- **Problem description**: Write out the data exactly as given, dropping every picture.

- **Data segment**:
....

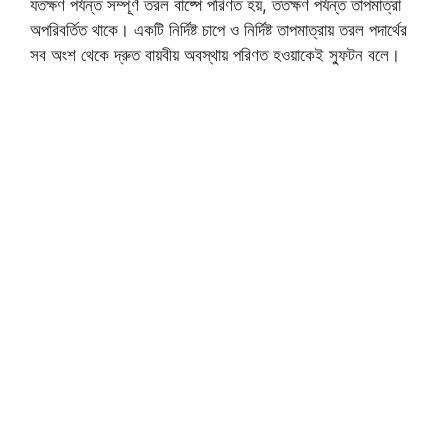
যতক্ষণ পর্যন্ত সম্পূর্ণ তরল বাষ্পে পরিণত হয়, ততক্ষণ পর্যন্ত তাপমাত্রা
অপরিবর্তিত থাকে। একটি নির্দিষ্ট চাপে ও নির্দিষ্ট তাপমাত্রায় তরল পদার্থের
সব অংশ থেকে দ্রুত বায়বীয় অবস্থায় পরিণত হওয়াকেই স্ফুটন বলে।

....

- **Solution for this problem**:
যতক্ষণ পর্যন্ত সম্পূর্ণ তরল বাষ্পে পরিণত হয়, ততক্ষণ পর্যন্ত তাপমাত্রা
অপরিবর্তিত থাকে। একটি নির্দিষ্ট চাপে ও নির্দিষ্ট তাপমাত্রায় তরল পদার্থের
সব অংশ থেকে দ্রুত বায়বীয় অবস্থায় পরিণত হওয়াকেই স্ফুটন বলে।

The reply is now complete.